Mr Behravesh argued that the cyberattacks were not in lieu of an Israeli attack but buying time before a strike.
“This change in the Israelis’ pattern of striking civilian targets is a pre-attack step, which means they are giving it one last chance before resorting to a full-scale military operation against Iranian nuclear facilities,” he said. he declared.
In an apparent escalation of the information war, the BBC last week revealed an alleged Iranian network on Facebook targeting nationalist and ultra-religious Jews in a bid to stoke division and stoke tensions with Palestinians. .
The United States and Saudi Arabia have in the past separately tried unsuccessfully to cause widespread unrest in Iran by supporting dissident ethnic groups.
The Saudi effort reminds us that what begins in the Middle East does not always stay in the Middle East.

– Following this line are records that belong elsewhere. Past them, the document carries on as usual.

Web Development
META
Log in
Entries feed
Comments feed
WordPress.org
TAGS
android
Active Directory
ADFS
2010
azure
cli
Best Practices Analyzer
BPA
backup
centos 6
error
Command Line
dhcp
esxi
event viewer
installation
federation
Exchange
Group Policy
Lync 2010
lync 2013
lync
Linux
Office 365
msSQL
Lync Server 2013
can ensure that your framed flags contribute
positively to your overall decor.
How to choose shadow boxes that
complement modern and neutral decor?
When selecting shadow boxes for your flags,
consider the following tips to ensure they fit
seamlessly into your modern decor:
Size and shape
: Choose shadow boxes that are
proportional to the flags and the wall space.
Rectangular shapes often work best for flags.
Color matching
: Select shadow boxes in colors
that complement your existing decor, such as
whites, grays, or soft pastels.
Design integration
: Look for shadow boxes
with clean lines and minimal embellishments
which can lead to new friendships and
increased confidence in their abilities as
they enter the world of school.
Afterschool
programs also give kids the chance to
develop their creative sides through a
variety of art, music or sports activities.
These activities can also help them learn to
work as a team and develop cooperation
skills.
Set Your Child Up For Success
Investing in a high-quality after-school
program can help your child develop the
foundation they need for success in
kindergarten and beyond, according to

This sparked a tit-for-tat exchange between Saudi and Iranian intelligence assets in the Netherlands, Denmark and Norway.
A Danish district court last week convicted three members of an Iranian Arab opposition group of financing and supporting terrorist activities in Iran in collaboration with Saudi intelligence services as well as spying.

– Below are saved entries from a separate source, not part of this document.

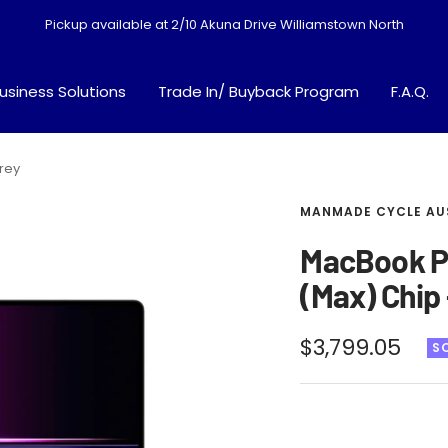
Pickup available at 2/10 Akuna Drive Williamstown North
usiness Solutions
Trade In/ Buyback Program
F.A.Q.
rey
MANMADE CYCLE AU
MacBook Pr
(Max) Chip
Sale
$3,799.05
S
price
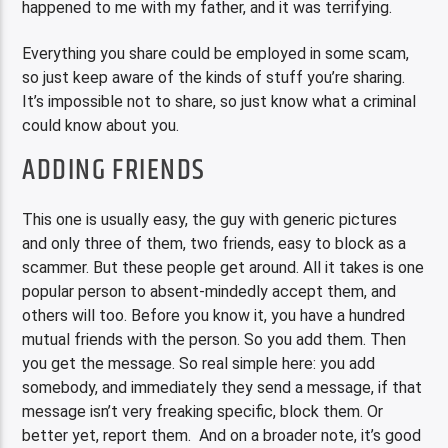
happened to me with my father, and it was terrifying.
Everything you share could be employed in some scam,
so just keep aware of the kinds of stuff you’re sharing.
It’s impossible not to share, so just know what a criminal
could know about you.
ADDING FRIENDS
This one is usually easy, the guy with generic pictures
and only three of them, two friends, easy to block as a
scammer. But these people get around. All it takes is one
popular person to absent-mindedly accept them, and
others will too. Before you know it, you have a hundred
mutual friends with the person. So you add them. Then
you get the message. So real simple here: you add
somebody, and immediately they send a message, if that
message isn’t very freaking specific, block them. Or
better yet, report them. And on a broader note, it’s good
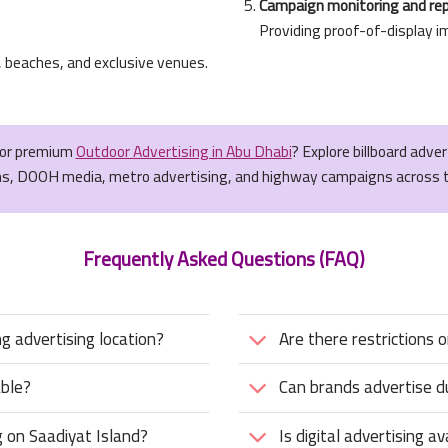
Campaign monitoring and re
Providing proof-of-display i
, beaches, and exclusive venues.
for premium
Outdoor Advertising in Abu Dhabi
? Explore billboard adve
ns, DOOH media, metro advertising, and highway campaigns across 
Frequently Asked Questions (FAQ)
 advertising location?
Are there restrictions 
able?
Can brands advertise du
 on Saadiyat Island?
Is digital advertising a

Last year, a Danish court upheld a seven-year prison sentence against a Norwegian citizen of Iranian descent for spying and collaborating in a failed plot to kill one of the Iranian Arabs convicted last week.

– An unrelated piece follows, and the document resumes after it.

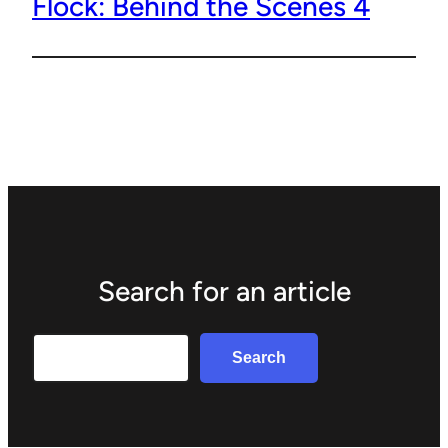
Flock: Behind the Scenes 4
Search for an article
Search
Search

The idea that an escalating cyber war could spread beyond Israel and Iran, as it has apparently done with Hezbollah attacks on businesses across the region and beyond, n This was just one reason authorities in many countries stepped up joint exercises focused on cyberattacks from a wide variety of states. -sponsored and criminal entities, of which Iran is only one, and not necessarily the most important.
Israel’s Joint Cyber Defense Division and US Cyber Command held their sixth joint exercise in a year in December. Israel conducted a 10-country simulation of a major cyberattack on the global financial system around the same time.
Attendees included treasury officials from Israel, the United States, the United Kingdom, the United Arab Emirates, Austria, Switzerland, Germany, Italy, the Netherlands and Thailand, as well as representatives of the International Monetary Fund, the World Bank and the Bank for International Settlements.
Yigal Una, head of Israel’s National Cybersecurity Directorate, said that in the end, we all know who is behind (an attack) and we remember it, and we can take revenge… We don’t feel one second that we don’t have the upper hand. »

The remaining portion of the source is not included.